Stored data
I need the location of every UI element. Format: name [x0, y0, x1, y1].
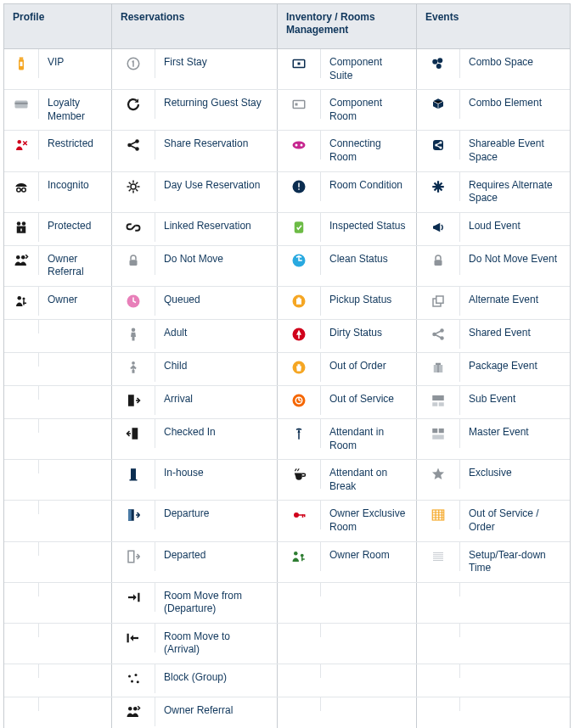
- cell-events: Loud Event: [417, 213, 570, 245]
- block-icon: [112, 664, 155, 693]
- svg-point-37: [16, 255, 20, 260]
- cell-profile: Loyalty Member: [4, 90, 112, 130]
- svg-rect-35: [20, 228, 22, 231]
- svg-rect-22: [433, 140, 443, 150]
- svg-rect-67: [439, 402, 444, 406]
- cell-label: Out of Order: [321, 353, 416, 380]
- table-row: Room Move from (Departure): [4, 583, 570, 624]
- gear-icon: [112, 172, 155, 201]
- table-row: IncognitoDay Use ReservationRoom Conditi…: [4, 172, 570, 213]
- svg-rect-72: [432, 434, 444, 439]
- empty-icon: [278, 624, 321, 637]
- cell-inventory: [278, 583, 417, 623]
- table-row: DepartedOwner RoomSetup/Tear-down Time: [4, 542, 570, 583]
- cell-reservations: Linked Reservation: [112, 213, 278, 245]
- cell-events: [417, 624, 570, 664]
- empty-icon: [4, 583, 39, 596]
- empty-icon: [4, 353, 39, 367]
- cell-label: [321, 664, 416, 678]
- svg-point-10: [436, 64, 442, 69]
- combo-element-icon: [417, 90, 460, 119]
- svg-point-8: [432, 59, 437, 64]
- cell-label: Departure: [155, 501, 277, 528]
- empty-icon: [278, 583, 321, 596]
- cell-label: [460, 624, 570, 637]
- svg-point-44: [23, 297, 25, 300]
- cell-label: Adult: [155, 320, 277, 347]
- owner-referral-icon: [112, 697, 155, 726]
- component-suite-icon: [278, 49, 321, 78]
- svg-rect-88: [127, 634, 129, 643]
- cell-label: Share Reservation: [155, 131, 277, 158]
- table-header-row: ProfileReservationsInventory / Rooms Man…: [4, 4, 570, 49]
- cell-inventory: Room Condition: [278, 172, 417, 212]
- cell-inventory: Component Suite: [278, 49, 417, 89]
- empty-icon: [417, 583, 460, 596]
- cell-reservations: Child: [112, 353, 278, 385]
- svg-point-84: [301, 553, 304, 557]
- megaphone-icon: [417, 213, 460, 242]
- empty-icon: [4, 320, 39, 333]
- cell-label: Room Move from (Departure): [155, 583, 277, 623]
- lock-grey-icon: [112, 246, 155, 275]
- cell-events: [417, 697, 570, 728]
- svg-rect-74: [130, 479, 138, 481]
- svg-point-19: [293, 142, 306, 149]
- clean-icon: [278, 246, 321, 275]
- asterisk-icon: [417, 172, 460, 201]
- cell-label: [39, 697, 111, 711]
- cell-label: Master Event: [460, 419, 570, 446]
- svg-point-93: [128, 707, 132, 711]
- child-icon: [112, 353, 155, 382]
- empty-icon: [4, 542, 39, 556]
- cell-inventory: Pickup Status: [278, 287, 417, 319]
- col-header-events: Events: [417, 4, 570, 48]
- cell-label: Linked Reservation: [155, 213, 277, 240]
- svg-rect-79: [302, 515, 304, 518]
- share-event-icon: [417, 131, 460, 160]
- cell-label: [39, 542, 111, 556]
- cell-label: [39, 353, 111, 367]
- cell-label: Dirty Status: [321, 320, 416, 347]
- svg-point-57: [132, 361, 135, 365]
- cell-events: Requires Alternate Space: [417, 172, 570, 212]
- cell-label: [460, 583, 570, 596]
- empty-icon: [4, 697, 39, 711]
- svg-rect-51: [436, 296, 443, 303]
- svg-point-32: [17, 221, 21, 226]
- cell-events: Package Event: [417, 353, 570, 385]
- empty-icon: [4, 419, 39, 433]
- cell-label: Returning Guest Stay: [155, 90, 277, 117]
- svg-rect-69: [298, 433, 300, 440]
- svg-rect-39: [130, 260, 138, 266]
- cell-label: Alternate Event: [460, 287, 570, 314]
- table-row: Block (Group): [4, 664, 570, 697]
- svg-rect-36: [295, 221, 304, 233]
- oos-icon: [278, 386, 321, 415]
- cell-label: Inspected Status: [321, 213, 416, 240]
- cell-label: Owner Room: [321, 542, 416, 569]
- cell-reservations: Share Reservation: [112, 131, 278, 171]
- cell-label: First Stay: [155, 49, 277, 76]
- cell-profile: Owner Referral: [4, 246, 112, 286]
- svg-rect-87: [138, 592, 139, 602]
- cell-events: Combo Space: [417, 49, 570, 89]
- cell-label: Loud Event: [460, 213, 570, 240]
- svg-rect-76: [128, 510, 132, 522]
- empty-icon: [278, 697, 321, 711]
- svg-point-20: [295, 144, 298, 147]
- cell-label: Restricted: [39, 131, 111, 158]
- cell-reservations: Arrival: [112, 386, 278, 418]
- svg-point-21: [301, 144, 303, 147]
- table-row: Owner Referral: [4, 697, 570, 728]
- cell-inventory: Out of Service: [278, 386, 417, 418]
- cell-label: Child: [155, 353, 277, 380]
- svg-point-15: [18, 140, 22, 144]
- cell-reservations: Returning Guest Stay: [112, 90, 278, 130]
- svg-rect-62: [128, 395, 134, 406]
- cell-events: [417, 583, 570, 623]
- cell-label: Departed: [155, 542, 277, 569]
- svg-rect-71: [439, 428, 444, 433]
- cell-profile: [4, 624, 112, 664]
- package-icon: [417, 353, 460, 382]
* * *
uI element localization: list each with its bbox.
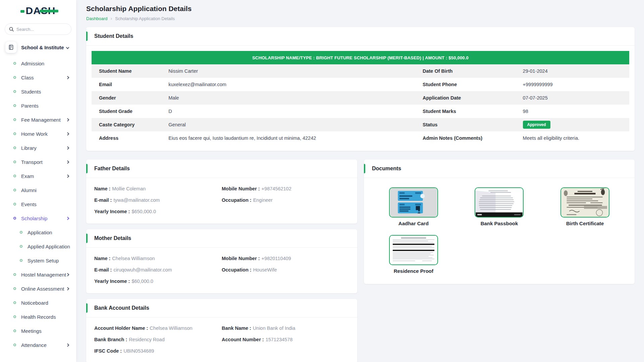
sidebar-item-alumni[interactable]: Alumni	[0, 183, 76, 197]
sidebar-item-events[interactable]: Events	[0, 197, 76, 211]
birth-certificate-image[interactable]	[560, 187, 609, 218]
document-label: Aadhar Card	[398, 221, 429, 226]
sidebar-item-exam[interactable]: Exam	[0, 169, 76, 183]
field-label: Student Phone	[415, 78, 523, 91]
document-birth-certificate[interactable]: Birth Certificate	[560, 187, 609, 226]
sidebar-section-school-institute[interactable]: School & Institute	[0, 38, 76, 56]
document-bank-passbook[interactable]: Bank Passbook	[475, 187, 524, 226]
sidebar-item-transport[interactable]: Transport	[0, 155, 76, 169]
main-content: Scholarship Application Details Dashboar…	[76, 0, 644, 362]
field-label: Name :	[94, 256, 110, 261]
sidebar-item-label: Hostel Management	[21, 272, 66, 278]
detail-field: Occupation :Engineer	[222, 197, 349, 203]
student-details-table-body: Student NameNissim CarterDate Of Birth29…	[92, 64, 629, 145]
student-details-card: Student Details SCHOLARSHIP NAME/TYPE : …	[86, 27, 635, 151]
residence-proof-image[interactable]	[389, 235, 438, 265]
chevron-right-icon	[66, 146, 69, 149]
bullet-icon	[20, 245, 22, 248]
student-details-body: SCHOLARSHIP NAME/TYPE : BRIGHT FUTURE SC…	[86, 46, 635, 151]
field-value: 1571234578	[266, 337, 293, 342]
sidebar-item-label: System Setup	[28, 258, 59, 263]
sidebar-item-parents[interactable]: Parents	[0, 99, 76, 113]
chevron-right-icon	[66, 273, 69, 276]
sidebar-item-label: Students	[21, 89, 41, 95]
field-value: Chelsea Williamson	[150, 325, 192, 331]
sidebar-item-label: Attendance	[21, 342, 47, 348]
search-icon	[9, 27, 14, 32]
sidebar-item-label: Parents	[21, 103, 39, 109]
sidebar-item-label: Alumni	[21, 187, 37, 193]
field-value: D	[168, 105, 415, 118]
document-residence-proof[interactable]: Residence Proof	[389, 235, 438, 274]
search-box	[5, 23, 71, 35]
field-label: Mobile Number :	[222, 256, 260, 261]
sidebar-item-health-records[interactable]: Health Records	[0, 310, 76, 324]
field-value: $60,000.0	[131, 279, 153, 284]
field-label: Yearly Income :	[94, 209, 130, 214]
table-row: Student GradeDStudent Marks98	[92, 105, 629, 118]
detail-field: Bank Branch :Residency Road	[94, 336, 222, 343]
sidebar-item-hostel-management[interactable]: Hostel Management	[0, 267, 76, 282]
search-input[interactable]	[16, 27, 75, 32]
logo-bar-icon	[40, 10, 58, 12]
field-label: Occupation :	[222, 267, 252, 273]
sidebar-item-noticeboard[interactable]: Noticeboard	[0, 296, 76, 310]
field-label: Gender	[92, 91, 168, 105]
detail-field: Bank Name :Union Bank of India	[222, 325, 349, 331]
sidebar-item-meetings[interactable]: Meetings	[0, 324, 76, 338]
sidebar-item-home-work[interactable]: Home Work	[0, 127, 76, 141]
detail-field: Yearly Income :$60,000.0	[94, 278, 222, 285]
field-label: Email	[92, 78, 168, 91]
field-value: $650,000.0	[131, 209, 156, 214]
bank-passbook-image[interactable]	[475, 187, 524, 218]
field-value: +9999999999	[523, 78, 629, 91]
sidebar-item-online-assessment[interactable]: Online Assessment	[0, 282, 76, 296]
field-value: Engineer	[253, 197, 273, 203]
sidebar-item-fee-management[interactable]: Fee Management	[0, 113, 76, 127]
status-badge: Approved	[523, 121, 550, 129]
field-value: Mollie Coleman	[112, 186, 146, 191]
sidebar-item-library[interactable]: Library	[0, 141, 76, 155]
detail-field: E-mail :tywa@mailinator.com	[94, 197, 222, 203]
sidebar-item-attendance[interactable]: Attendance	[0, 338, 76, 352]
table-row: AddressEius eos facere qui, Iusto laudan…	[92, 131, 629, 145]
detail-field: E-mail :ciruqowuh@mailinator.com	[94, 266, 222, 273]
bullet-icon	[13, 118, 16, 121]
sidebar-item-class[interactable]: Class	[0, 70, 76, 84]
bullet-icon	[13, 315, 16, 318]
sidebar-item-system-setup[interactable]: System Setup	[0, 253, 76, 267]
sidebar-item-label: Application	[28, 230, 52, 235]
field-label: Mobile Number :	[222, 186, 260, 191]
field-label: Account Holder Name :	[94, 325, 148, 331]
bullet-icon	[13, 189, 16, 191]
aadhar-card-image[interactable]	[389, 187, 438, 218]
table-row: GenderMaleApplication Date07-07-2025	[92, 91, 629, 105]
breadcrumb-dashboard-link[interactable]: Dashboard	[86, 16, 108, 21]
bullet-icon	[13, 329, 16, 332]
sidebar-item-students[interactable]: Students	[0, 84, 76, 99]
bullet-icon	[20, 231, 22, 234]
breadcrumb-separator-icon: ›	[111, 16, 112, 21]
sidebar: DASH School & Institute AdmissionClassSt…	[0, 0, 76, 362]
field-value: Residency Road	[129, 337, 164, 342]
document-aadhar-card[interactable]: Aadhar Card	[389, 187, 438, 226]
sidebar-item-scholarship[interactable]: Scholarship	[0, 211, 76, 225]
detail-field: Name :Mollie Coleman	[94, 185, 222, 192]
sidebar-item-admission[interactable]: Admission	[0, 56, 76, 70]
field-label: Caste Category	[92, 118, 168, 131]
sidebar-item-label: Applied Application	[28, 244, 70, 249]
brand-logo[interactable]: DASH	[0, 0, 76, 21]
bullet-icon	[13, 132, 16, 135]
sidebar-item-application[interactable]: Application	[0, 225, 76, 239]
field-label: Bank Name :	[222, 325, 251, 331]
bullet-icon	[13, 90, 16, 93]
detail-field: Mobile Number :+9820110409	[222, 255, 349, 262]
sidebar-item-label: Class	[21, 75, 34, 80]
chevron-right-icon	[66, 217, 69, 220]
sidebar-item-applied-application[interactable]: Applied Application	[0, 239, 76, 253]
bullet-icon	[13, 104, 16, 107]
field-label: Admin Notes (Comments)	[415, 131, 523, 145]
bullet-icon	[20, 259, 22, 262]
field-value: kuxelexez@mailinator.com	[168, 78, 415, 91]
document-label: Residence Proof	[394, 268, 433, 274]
* * *
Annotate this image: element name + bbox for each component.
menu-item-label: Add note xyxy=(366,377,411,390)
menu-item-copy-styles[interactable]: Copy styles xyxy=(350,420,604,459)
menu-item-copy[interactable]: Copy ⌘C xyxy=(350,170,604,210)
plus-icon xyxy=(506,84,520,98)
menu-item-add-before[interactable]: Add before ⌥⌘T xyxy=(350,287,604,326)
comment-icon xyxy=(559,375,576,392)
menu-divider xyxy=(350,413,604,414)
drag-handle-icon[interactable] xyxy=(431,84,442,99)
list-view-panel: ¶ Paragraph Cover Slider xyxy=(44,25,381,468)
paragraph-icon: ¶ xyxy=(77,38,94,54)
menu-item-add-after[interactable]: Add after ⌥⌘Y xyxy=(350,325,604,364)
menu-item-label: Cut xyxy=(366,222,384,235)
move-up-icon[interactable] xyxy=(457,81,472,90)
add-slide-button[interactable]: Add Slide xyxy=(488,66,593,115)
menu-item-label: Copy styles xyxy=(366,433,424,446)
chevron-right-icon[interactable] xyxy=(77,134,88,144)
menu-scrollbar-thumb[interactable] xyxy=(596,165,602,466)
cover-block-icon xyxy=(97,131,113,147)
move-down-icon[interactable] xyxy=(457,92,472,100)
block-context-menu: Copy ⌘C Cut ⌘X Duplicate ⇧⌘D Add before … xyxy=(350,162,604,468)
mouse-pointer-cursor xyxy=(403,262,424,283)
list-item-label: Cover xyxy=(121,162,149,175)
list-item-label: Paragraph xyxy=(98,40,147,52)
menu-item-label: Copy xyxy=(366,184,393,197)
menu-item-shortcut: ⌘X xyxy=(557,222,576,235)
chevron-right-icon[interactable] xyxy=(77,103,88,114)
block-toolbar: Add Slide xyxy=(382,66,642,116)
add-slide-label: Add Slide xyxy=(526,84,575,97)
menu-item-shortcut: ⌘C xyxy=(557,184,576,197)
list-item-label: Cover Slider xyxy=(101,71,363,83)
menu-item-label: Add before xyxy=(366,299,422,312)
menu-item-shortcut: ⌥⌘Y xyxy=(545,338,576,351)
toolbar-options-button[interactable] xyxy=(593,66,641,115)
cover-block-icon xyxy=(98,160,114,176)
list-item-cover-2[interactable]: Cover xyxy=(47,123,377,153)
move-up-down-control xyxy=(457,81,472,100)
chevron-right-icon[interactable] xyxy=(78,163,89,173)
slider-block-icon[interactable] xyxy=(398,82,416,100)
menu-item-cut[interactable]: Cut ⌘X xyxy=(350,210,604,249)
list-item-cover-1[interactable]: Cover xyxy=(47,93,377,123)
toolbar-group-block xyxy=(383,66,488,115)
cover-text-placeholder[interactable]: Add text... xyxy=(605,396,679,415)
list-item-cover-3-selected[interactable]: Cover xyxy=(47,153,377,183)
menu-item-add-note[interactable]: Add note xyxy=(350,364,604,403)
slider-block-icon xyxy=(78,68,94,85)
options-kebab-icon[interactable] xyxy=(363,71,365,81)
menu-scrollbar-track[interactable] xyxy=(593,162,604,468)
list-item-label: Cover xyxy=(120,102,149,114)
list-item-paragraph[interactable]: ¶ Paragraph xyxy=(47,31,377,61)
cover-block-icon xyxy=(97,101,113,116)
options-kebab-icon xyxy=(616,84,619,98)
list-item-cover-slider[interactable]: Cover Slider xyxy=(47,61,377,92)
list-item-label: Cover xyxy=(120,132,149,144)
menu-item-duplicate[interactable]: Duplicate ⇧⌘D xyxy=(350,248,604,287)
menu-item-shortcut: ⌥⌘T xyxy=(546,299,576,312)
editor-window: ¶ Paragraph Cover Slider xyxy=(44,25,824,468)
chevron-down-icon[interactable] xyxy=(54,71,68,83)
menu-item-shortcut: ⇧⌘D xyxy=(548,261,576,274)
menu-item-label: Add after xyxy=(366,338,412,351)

- **Assigned task**: Filter the entries down to the lines containing "image". Copy each of those lines.

- **Written answer**:
birth-certificate-image[interactable]	[560, 187, 609, 218]
residence-proof-image[interactable]	[389, 235, 438, 265]
bank-passbook-image[interactable]	[475, 187, 524, 218]
aadhar-card-image[interactable]	[389, 187, 438, 218]
Annotate this image: element name + bbox for each component.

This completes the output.